In [None]:
from datasets import load_dataset
import evaluate
import numpy as np
from transformers import AutoModelForSequenceClassification, AutoTokenizer, Trainer, TrainingArguments

MODEL='tabularisai/multilingual-sentiment-analysis'

In [2]:
ds = load_dataset('Yelp/yelp_review_full')
ds

DatasetDict({
    train: Dataset({
        features: ['label', 'text'],
        num_rows: 650000
    })
    test: Dataset({
        features: ['label', 'text'],
        num_rows: 50000
    })
})

In [3]:
# split 20% of the existing train split into a new 'val' split
split = ds['train'].train_test_split(test_size=0.2, seed=42)
ds['train'] = split['train']
ds['val'] = split['test']
ds

DatasetDict({
    train: Dataset({
        features: ['label', 'text'],
        num_rows: 520000
    })
    test: Dataset({
        features: ['label', 'text'],
        num_rows: 50000
    })
    val: Dataset({
        features: ['label', 'text'],
        num_rows: 130000
    })
})

In [4]:
tokenizer = AutoTokenizer.from_pretrained(MODEL)

def tokenize(examples):
    return tokenizer(examples['text'], padding=True, truncation=True, max_length=512)

train_ds = ds['train']
val_ds = ds['val']

train_ds = train_ds.map(tokenize, batched=True, batch_size=512)
val_ds = val_ds.map(tokenize, batched=True, batch_size=512)

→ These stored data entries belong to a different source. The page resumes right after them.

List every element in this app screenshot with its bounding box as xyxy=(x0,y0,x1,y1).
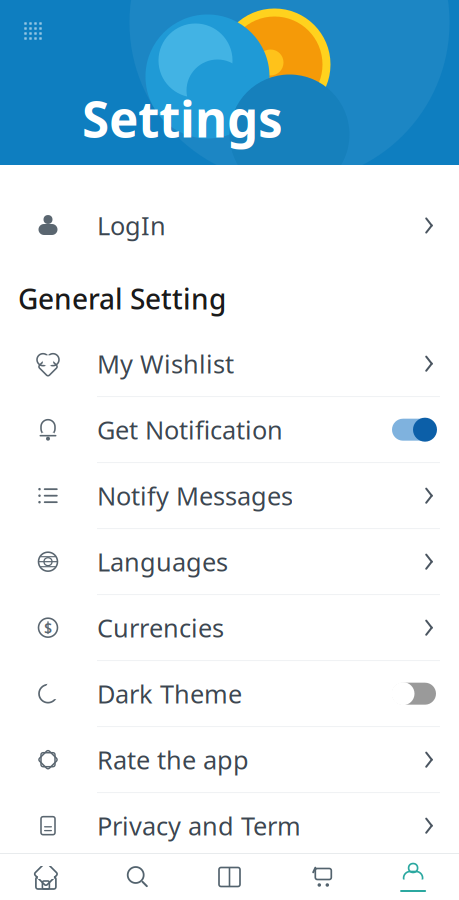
staticText: Settings xyxy=(82,86,283,151)
staticText: Currencies xyxy=(97,611,224,644)
staticText: Privacy and Term xyxy=(97,809,301,842)
staticText: LogIn xyxy=(97,209,166,242)
button[interactable]: LogIn xyxy=(0,193,459,258)
button[interactable]: Search xyxy=(92,863,184,891)
button[interactable]: Notify Messages xyxy=(0,463,459,529)
button[interactable]: Cart xyxy=(275,863,367,891)
staticText: General Setting xyxy=(18,280,226,317)
button[interactable]: Menu xyxy=(18,16,48,46)
staticText: My Wishlist xyxy=(97,347,234,380)
button[interactable]: Get Notification xyxy=(0,397,459,463)
staticText: Notify Messages xyxy=(97,479,293,512)
button[interactable]: Dark Theme xyxy=(0,661,459,727)
button[interactable]: Languages xyxy=(0,529,459,595)
staticText: Get Notification xyxy=(97,413,283,446)
staticText: S xyxy=(44,618,52,637)
staticText: Languages xyxy=(97,545,228,578)
button[interactable]: Catalog xyxy=(184,863,275,891)
button[interactable]: Rate the app xyxy=(0,727,459,793)
button[interactable]: Account xyxy=(367,862,459,892)
button[interactable]: My Wishlist xyxy=(0,331,459,397)
button[interactable]: Home xyxy=(0,863,92,891)
staticText: Rate the app xyxy=(97,743,249,776)
button[interactable]: S xyxy=(0,595,459,661)
staticText: Dark Theme xyxy=(97,677,242,710)
button[interactable]: Privacy and Term xyxy=(0,793,459,859)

train_ds = train_ds.remove_columns(['text'])
val_ds = val_ds.remove_columns(['text'])

Map:   0%|          | 0/520000 [00:00<?, ? examples/s]

Map:   0%|          | 0/130000 [00:00<?, ? examples/s]

In [6]:
model = AutoModelForSequenceClassification.from_pretrained(MODEL)

metric = evaluate.load('accuracy')

def compute_metrics(eval_pred):
    logits, labels = eval_pred
    predictions = np.argmax(logits, axis=-1)
    return metric.compute(predictions=predictions, references=labels)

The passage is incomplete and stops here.